▶ Exercise aim
Please return the listing exactly as it stands, skipping any pictures.
(Input data)
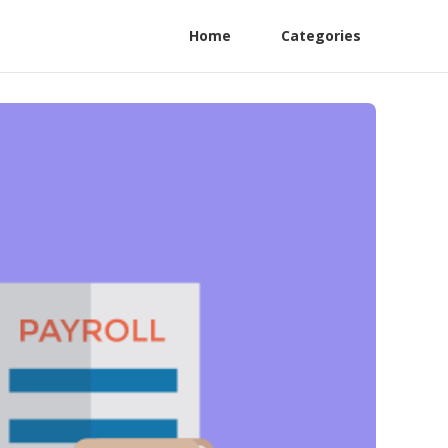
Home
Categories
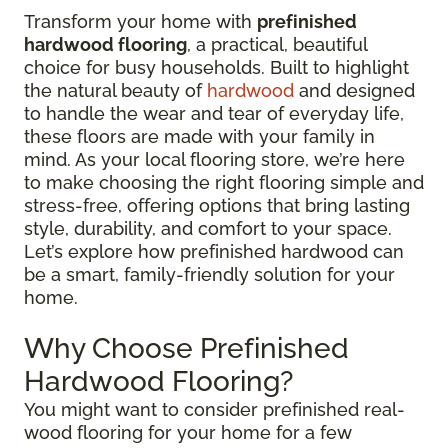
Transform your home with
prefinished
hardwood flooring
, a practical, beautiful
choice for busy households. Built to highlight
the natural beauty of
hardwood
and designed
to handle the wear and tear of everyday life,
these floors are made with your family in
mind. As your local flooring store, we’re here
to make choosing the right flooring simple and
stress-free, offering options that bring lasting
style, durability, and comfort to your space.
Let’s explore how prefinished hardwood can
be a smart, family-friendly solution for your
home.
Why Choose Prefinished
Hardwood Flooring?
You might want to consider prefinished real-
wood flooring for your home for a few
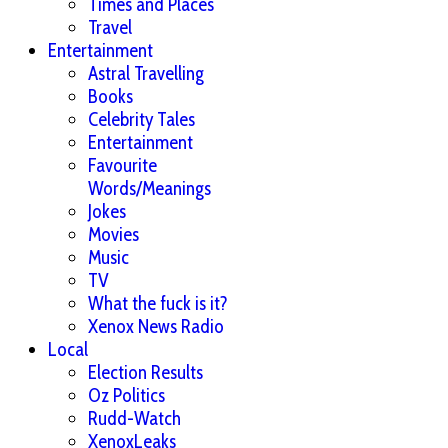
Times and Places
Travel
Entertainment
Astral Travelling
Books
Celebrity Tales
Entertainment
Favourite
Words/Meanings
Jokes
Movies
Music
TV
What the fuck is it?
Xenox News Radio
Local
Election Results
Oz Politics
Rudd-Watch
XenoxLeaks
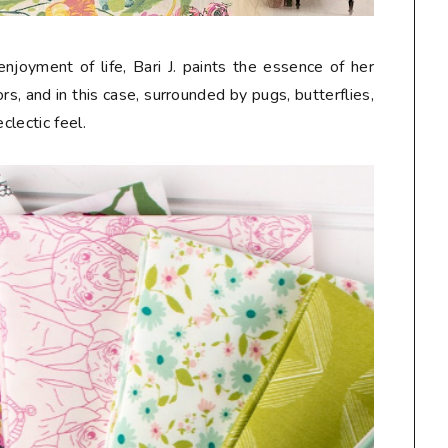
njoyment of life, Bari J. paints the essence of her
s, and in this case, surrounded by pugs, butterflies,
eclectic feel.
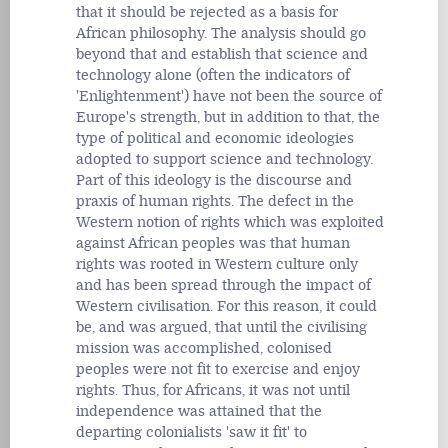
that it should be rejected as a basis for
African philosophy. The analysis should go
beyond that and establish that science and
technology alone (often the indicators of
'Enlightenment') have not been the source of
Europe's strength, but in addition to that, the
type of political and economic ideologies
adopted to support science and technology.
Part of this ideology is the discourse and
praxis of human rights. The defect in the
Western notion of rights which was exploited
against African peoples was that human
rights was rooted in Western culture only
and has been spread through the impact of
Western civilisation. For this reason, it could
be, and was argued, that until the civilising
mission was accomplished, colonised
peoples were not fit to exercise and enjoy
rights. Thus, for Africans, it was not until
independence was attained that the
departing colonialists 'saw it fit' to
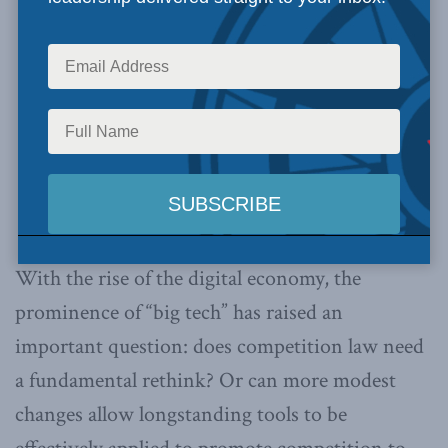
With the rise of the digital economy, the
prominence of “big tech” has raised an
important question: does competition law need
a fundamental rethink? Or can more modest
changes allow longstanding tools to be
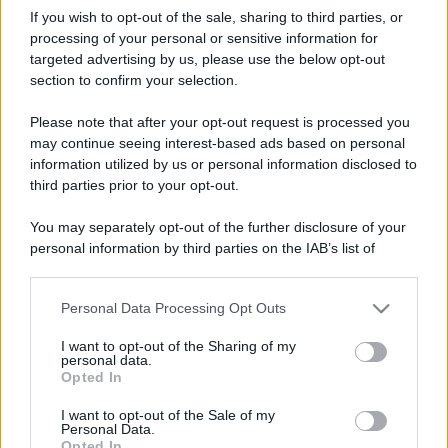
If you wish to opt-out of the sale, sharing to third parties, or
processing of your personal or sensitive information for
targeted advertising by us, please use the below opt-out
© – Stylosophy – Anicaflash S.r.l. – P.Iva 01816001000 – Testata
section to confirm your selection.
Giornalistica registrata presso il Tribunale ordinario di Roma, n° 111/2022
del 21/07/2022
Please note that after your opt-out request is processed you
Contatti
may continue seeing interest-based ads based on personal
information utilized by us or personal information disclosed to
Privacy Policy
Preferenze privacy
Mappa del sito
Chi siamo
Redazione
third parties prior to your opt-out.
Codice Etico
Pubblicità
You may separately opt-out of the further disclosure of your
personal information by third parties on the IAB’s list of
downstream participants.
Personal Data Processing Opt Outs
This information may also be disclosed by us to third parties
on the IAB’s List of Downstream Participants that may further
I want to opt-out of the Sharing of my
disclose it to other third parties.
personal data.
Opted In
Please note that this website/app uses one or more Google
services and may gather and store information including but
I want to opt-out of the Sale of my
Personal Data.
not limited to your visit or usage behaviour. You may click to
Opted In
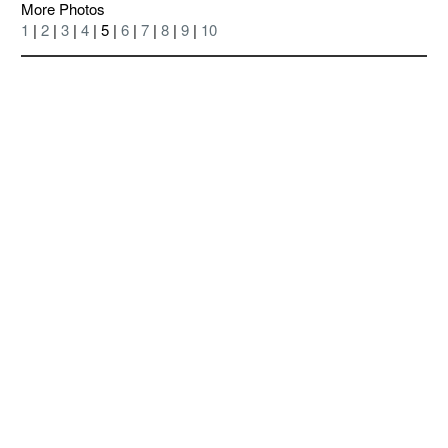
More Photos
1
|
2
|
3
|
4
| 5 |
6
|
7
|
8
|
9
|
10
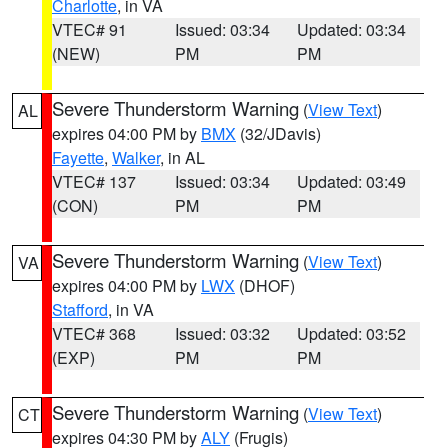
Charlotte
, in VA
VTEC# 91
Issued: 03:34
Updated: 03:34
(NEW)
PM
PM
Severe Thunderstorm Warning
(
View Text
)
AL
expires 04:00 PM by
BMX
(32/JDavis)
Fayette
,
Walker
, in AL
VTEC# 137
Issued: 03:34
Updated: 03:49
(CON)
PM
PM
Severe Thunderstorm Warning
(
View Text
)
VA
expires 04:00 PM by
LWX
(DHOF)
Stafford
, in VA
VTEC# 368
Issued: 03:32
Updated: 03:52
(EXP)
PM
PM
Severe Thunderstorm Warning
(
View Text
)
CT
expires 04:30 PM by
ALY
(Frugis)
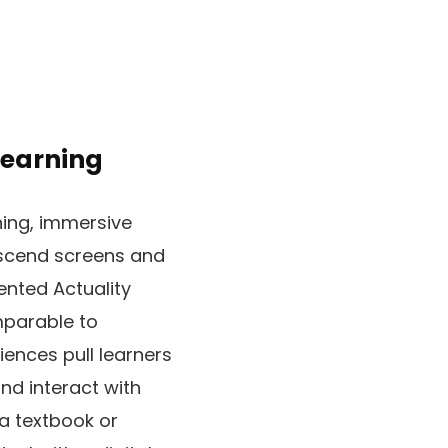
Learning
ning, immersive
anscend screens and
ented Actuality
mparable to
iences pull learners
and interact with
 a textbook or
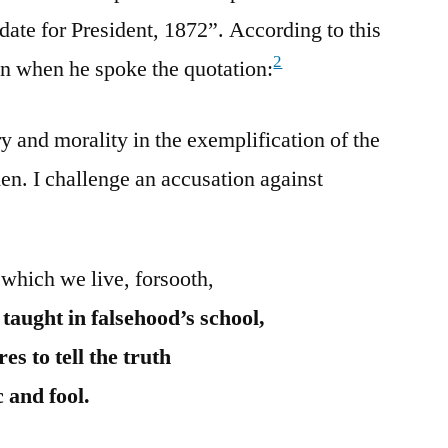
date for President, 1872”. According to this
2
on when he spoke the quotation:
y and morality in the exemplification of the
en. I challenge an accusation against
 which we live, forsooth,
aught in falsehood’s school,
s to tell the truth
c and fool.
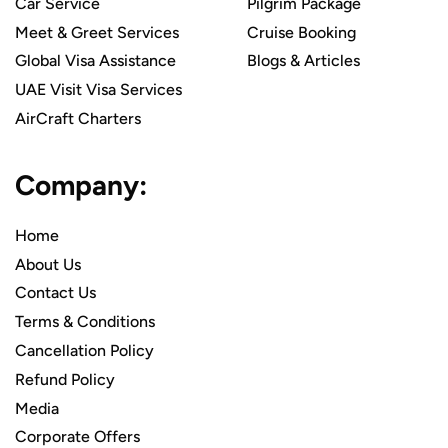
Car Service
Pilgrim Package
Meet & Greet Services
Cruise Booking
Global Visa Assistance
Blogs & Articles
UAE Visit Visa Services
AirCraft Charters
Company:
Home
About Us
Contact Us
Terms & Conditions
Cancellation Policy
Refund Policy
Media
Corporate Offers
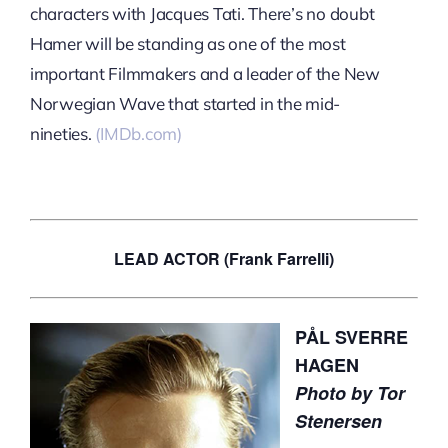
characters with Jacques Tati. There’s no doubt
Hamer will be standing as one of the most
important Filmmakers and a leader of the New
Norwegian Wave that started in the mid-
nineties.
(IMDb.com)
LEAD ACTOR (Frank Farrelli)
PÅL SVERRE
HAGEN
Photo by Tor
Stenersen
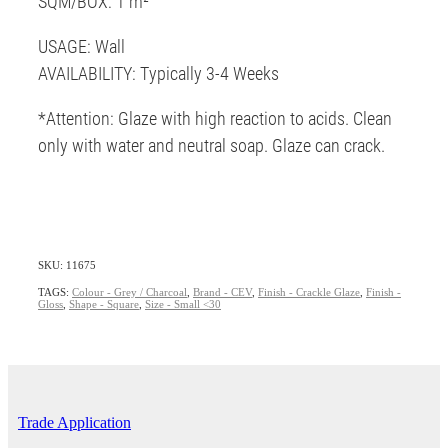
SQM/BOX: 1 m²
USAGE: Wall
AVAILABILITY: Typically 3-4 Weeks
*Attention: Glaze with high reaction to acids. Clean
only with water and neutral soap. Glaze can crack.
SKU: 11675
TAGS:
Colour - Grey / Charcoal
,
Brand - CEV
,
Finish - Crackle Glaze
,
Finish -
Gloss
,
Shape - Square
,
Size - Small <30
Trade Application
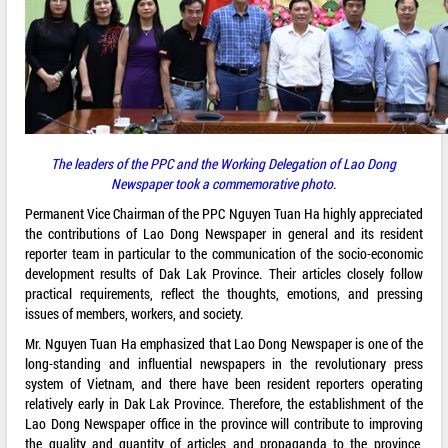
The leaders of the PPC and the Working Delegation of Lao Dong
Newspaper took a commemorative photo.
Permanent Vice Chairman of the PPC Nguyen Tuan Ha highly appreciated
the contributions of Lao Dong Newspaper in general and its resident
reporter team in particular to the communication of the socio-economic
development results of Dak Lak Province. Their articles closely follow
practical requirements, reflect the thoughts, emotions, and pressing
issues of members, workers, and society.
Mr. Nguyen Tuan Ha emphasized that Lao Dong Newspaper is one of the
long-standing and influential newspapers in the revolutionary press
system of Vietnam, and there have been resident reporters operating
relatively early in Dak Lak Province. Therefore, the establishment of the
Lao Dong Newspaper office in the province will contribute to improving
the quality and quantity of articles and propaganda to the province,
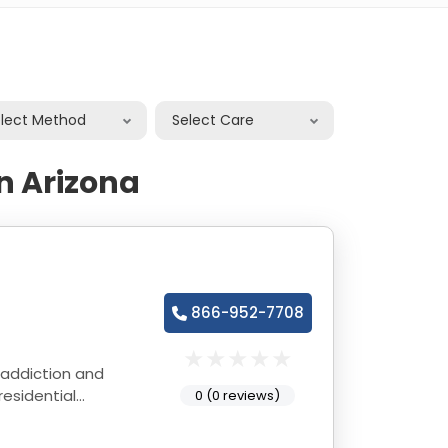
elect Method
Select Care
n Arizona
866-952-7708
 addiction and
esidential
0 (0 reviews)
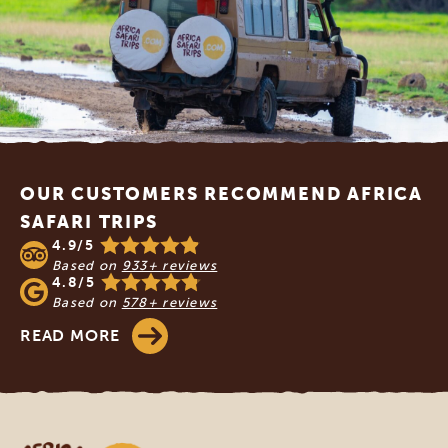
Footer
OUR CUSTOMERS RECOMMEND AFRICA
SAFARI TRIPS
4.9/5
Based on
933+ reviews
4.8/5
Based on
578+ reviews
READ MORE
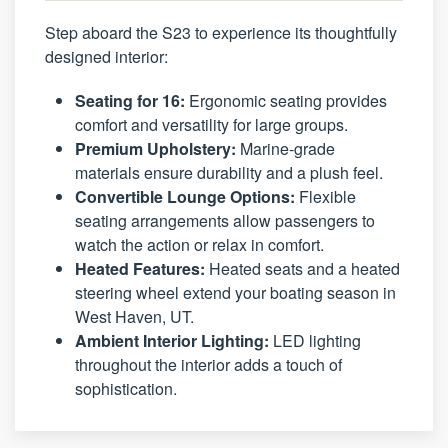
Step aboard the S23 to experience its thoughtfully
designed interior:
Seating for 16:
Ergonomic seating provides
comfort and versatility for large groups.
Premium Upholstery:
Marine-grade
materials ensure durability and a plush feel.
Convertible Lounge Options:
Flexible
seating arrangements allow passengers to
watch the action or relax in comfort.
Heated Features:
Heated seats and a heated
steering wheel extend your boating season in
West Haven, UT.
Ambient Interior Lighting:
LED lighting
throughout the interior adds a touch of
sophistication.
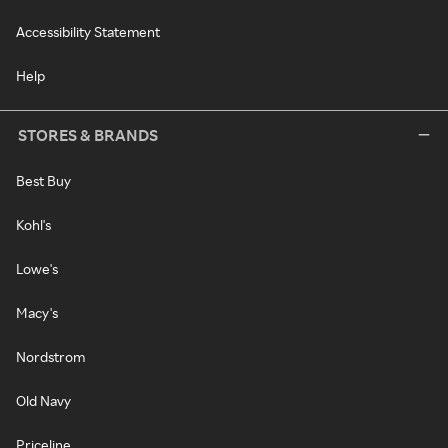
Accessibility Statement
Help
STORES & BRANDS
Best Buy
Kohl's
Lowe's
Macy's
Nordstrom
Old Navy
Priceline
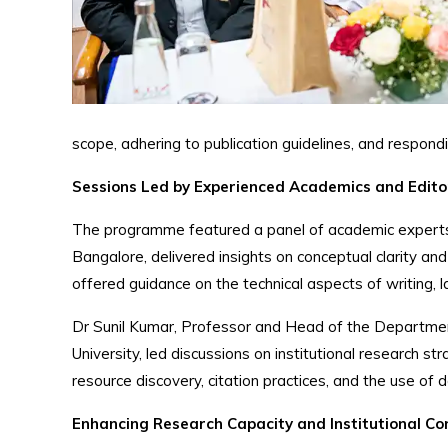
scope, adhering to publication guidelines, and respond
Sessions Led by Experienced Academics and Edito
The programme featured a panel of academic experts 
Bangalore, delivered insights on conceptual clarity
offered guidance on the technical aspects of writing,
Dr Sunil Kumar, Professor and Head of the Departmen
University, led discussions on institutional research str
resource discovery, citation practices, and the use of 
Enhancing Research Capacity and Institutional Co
(End Input data)
▶ Result
Home
Categories
Transform your home with
prefinished
hardwood flooring
, a practical, beautiful
choice for busy households. Built to highlight
the natural beauty of
hardwood
and designed
to handle the wear and tear of everyday life,
these floors are made with your family in
mind. As your local flooring store, we’re here
to make choosing the right flooring simple and
stress-free, offering options that bring lasting
style, durability, and comfort to your space.
Let’s explore how prefinished hardwood can
be a smart, family-friendly solution for your
home.
Why Choose Prefinished
Hardwood Flooring?
You might want to consider prefinished real-
wood flooring for your home for a few
Times and Places
Travel
Entertainment
Astral Travelling
Books
Celebrity Tales
Entertainment
Favourite
Words/Meanings
Jokes
Movies
Music
TV
What the fuck is it?
Xenox News Radio
Local
Election Results
Oz Politics
Rudd-Watch
XenoxLeaks
njoyment of life, Bari J. paints the essence of her
s, and in this case, surrounded by pugs, butterflies,
eclectic feel.
that it should be rejected as a basis for
African philosophy. The analysis should go
beyond that and establish that science and
technology alone (often the indicators of
'Enlightenment') have not been the source of
Europe's strength, but in addition to that, the
type of political and economic ideologies
adopted to support science and technology.
Part of this ideology is the discourse and
praxis of human rights. The defect in the
Western notion of rights which was exploited
against African peoples was that human
rights was rooted in Western culture only
and has been spread through the impact of
Western civilisation. For this reason, it could
be, and was argued, that until the civilising
mission was accomplished, colonised
peoples were not fit to exercise and enjoy
rights. Thus, for Africans, it was not until
independence was attained that the
departing colonialists 'saw it fit' to
With the rise of the digital economy, the
prominence of “big tech” has raised an
important question: does competition law need
a fundamental rethink? Or can more modest
changes allow longstanding tools to be
If you wish to opt-out of the sale, sharing to third parties, or
processing of your personal or sensitive information for
targeted advertising by us, please use the below opt-out
© – Stylosophy – Anicaflash S.r.l. – P.Iva 01816001000 – Testata
section to confirm your selection.
Giornalistica registrata presso il Tribunale ordinario di Roma, n° 111/2022
del 21/07/2022
Please note that after your opt-out request is processed you
Contatti
may continue seeing interest-based ads based on personal
information utilized by us or personal information disclosed to
Privacy Policy
Preferenze privacy
Mappa del sito
Chi siamo
Redazione
third parties prior to your opt-out.
Codice Etico
Pubblicità
You may separately opt-out of the further disclosure of your
personal information by third parties on the IAB’s list of
downstream participants.
Personal Data Processing Opt Outs
This information may also be disclosed by us to third parties
on the IAB’s List of Downstream Participants that may further
I want to opt-out of the Sharing of my
disclose it to other third parties.
personal data.
Opted In
Please note that this website/app uses one or more Google
services and may gather and store information including but
I want to opt-out of the Sale of my
Personal Data.
not limited to your visit or usage behaviour. You may click to
Opted In
More Photos
1
|
2
|
3
|
4
| 5 |
6
|
7
|
8
|
9
|
10
Charlotte
, in VA
VTEC# 91
Issued: 03:34
Updated: 03:34
(NEW)
PM
PM
Severe Thunderstorm Warning
(
View Text
)
AL
expires 04:00 PM by
BMX
(32/JDavis)
Fayette
,
Walker
, in AL
VTEC# 137
Issued: 03:34
Updated: 03:49
(CON)
PM
PM
Severe Thunderstorm Warning
(
View Text
)
VA
expires 04:00 PM by
LWX
(DHOF)
Stafford
, in VA
VTEC# 368
Issued: 03:32
Updated: 03:52
(EXP)
PM
PM
Severe Thunderstorm Warning
(
View Text
)
CT
expires 04:30 PM by
ALY
(Frugis)
Learning
ning, immersive
anscend screens and
ented Actuality
mparable to
iences pull learners
and interact with
 a textbook or
date for President, 1872”. According to this
2
on when he spoke the quotation:
y and morality in the exemplification of the
en. I challenge an accusation against
 which we live, forsooth,
aught in falsehood’s school,
s to tell the truth
c and fool.
Car Service
Pilgrim Package
Meet & Greet Services
Cruise Booking
Global Visa Assistance
Blogs & Articles
UAE Visit Visa Services
AirCraft Charters
Company:
Home
About Us
Contact Us
Terms & Conditions
Cancellation Policy
Refund Policy
Media
Corporate Offers
characters with Jacques Tati. There’s no doubt
Hamer will be standing as one of the most
important Filmmakers and a leader of the New
Norwegian Wave that started in the mid-
nineties.
(IMDb.com)
LEAD ACTOR (Frank Farrelli)
PÅL SVERRE
HAGEN
Photo by Tor
Stenersen
SQM/BOX: 1 m²
USAGE: Wall
AVAILABILITY: Typically 3-4 Weeks
*Attention: Glaze with high reaction to acids. Clean
only with water and neutral soap. Glaze can crack.
SKU: 11675
TAGS:
Colour - Grey / Charcoal
,
Brand - CEV
,
Finish - Crackle Glaze
,
Finish -
Gloss
,
Shape - Square
,
Size - Small <30
Trade Application
The leaders of the PPC and the Working Delegation of Lao Dong
Newspaper took a commemorative photo.
Permanent Vice Chairman of the PPC Nguyen Tuan Ha highly appreciated
the contributions of Lao Dong Newspaper in general and its resident
reporter team in particular to the communication of the socio-economic
development results of Dak Lak Province. Their articles closely follow
practical requirements, reflect the thoughts, emotions, and pressing
issues of members, workers, and society.
Mr. Nguyen Tuan Ha emphasized that Lao Dong Newspaper is one of the
long-standing and influential newspapers in the revolutionary press
system of Vietnam, and there have been resident reporters operating
relatively early in Dak Lak Province. Therefore, the establishment of the
Lao Dong Newspaper office in the province will contribute to improving
the quality and quantity of articles and propaganda to the province,
elect Method
Select Care
n Arizona
866-952-7708
 addiction and
esidential
0 (0 reviews)
Footer
OUR CUSTOMERS RECOMMEND AFRICA
SAFARI TRIPS
4.9/5
Based on
933+ reviews
4.8/5
Based on
578+ reviews
READ MORE
Step aboard the S23 to experience its thoughtfully
designed interior:
Seating for 16:
Ergonomic seating provides
comfort and versatility for large groups.
Premium Upholstery:
Marine-grade
materials ensure durability and a plush feel.
Convertible Lounge Options:
Flexible
seating arrangements allow passengers to
watch the action or relax in comfort.
Heated Features:
Heated seats and a heated
steering wheel extend your boating season in
West Haven, UT.
Ambient Interior Lighting:
LED lighting
throughout the interior adds a touch of
sophistication.
Accessibility Statement
Help
STORES & BRANDS
Best Buy
Kohl's
Lowe's
Macy's
Nordstrom
Old Navy
Priceline
scope, adhering to publication guidelines, and respond
Sessions Led by Experienced Academics and Edito
The programme featured a panel of academic experts 
Bangalore, delivered insights on conceptual clarity
offered guidance on the technical aspects of writing,
Dr Sunil Kumar, Professor and Head of the Departmen
University, led discussions on institutional research str
resource discovery, citation practices, and the use of 
Enhancing Research Capacity and Institutional Co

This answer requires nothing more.